We are happy to announce the latest release for both Kong Mesh and Kuma, which is packed with features and improvements. Kong Mesh 1.7 is focused on security and stability, as it allows to better integrate with AWS thanks to a native AWS ACM integration to store CA certificates while implementing mTLS across our services, and to connect to HashiCorp Vault via AWS Auth. But there is a lot more!
We strongly suggest upgrading, in order to take advantage of the latest and greatest when it comes to service mesh.
Notable improvements in Kong Mesh 1.7.0
- 🚀 Everything in Kuma 1.6.0, including Kubernetes GatewayAPI support and the new improved transparent proxying setup.
- 🚀 Support for AWS ACM as an official certificate provider for zero-trust.

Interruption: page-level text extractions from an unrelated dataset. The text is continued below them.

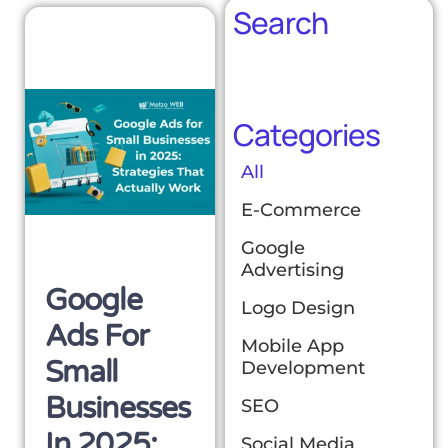
Search
Categories
All
E-Commerce
Google
Advertising
Google
Logo Design
Ads For
Mobile App
Small
Development
Businesses
SEO
In 2025:
Social Media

- 🚀 Support for AWS authentication when connecting to HashiCorp Vault
- 🚀 We have introduced support for the Inspect API in the OPA policies
- More minor updates, including configurable OPA timeouts.

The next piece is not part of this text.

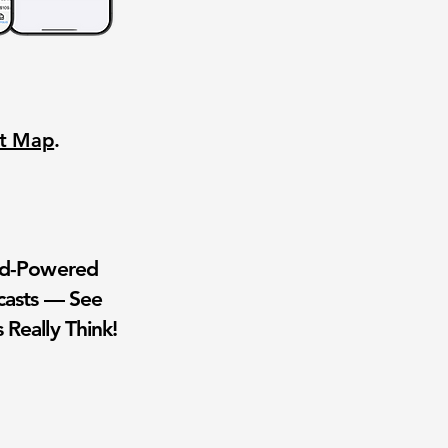
nt Map
.
wd-Powered
casts — See
 Really Think!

The full Kong Mesh changelog is available here.
Notable improvements in Kuma 1.6.0
- 🚀 We provide a preview of Kubernetes Gateway API support for our builtin gateway. This makes it easier than to provide a gateway to lead traffic through our mesh.
- 🚀 Full support for the “inspect API” on builtin gateway resources. This enables users to see which policies impact which gateway routes.
- 🚀 ZoneEgress received many improvements like: support for Standalone, locality aware routing on external services and support for
RateLimitpolicies on external services.
- 🚀 A preview of the completely rewritten transparent proxy, this aims to make transparent proxy more stable and provide us with pathways for further innovation.
- Many improvements to the Helm charts like: exposing the CP with an ingress, providing resource limits to components, and customizing image tags and security context.
- A new metric to see how long configuration changes take to propagate to data plane proxies.
The full Kuma changelog is available here.
AWS ACM as a certificate provider
Kuma has 3 ways to provide CAs for your meshes:
- builtin: Kong Mesh will generate and store the CAs in the control plane.
- provided: We can setup your own custom CA by uploading the certificate and key to the control plane.
- vault: We can connect Kong Mesh with a 3rd party HashiCorp Vault cluster that will be in charge of storing the root CA.
In Kong Mesh 1.7.0 we introduced support for an additional mode: the popular AWS ACM service, which helps making our integration with AWS even stronger.
- acmpca: We can connect Kong Mesh to Amazon Certificate Manager Private CA, which will be in charge of storing the CA.
The native AWS support that Kong Mesh provides also includes a native ECS controller, that was shipped in the previous release.
Make sure to checkout the docs for ACM support to get started.
AWS Auth support for HashiCorp Vault
For users running HashiCorp Vault on AWS, using the AWS builtin authentication can greatly reduce the configuration complexity and the requirement needed for storing credentials. This has a dual advantage for both simplicity and reinforced security.
We can switch to this new authentication method by checking out the Vault CA documentation.